CISTERNA - Il terzo volto nuovo del Cisterna Volley arriva dalla Colombia. Il club pontino ha inserito nel roster Miguel Ángel Martínez Palacios, opposto di 202 centimetri, 23 anni il prossimo ottobre, conosciuto nel mondo della pallavolo con il soprannome Amaranto.
Nato a Carepa, nel dipartimento di Antioquia, Martínez Palacios ha lasciato la propria città a 16 anni per trasferirsi a Medellin, dove ha iniziato a confrontarsi con un livello tecnico più alto. Da lì è partito il percorso internazionale che lo ha portato prima in Romania, a Bucarest, poi nei campionati di Germania e Spagna.
Il soprannome è nato prima della pallavolo. "Amaranto è il mio soprannome. Me lo hanno dato quando giocavo ancora al calcio, per la somiglianza col difensore colombiano Luis Amaranto Perea. Mi è piaciuto subito e dopo la prima volta non l'ho più abbandonato, per me ora è un portafortuna", ha raccontato l'opposto colombiano.
Nel suo percorso hanno avuto un peso anche le esperienze con la Nazionale colombiana. Al Mondiale Under 19 del 2021 in Iran ha chiuso come terzo miglior realizzatore, alle spalle di Alexander Nikolov e Ferre Reggers. Con l'Under 23 ha vinto i Giochi Bolivariani, mentre con la nazionale maggiore ha conquistato il terzo posto nel torneo di qualificazione ai Giochi Panamericani. Nell'ultima stagione ha partecipato con la Colombia al Mondiale nelle Filippine.
Per Cisterna sarà il primo colombiano nella storia del club. "Il campionato italiano è il migliore del mondo e giocare in Italia è sempre stato il mio grande sogno. Adesso si sta avverando. Sarà la prima volta nel vostro Paese, non ci sono mai stato neanche in vacanza. Sarà un nuovo capitolo della mia vita, lo voglio affrontare al meglio. Ho iniziato a studiare la lingua perché è importante per inserirmi prima possibile nella realtà di Cisterna".

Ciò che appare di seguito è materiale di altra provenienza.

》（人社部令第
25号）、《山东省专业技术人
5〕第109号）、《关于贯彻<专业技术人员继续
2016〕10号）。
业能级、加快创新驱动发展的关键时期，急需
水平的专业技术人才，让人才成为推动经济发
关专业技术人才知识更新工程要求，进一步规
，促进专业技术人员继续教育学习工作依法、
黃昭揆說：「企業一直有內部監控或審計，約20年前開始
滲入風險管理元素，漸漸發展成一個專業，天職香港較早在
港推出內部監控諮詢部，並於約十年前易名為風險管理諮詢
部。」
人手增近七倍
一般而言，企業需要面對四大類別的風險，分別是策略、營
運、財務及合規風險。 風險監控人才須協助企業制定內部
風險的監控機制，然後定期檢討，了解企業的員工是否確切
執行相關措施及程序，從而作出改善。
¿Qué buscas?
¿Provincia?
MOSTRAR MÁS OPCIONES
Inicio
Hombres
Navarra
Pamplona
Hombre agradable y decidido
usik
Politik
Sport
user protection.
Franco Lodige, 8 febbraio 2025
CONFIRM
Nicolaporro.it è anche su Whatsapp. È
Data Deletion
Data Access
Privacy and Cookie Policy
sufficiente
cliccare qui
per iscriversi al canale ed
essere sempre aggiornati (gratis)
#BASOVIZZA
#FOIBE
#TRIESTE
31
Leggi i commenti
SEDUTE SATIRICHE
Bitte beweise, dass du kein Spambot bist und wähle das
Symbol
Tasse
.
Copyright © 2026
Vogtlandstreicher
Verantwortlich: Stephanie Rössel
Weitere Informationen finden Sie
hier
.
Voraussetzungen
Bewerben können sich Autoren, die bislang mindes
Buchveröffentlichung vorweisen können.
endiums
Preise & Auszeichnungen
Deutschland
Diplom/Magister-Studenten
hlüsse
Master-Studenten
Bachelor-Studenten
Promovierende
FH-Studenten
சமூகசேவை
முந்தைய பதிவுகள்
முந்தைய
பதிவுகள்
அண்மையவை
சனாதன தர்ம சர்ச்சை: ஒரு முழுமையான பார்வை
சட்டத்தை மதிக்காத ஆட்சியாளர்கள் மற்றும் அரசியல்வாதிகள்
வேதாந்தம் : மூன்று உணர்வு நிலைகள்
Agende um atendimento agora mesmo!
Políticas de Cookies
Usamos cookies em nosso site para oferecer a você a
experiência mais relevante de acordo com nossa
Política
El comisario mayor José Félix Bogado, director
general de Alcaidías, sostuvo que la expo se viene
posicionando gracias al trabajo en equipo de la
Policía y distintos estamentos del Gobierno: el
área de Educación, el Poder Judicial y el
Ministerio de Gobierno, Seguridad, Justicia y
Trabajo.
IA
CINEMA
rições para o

Dal punto di vista tecnico, Amaranto porta numeri fisici importanti: 368 centimetri di altezza di attacco e 348 centimetri a muro. Ha iniziato da centrale, poi il cambio di ruolo: "Un allenatore ha voluto provarmi opposto convinto che in questo ruolo avrei potuto esprimermi meglio. È stata una scelta che mi ha cambiato la carriera".
Prima dell'arrivo in Italia sarà ancora impegnato con la Nazionale colombiana in quattro tornei estivi, tra cui i Giochi Centroamericani nella Repubblica Dominicana e il torneo di qualificazione sudamericano. "Quando mi si è presentata l'opportunità di giocare nella SuperLega italiana non ho avuto dubbi, inoltre a Cisterna c'è un ottimo progetto e sono certo di trovare un ambiente ideale per continuare a crescere, con l'obiettivo di dare tutto per la squadra".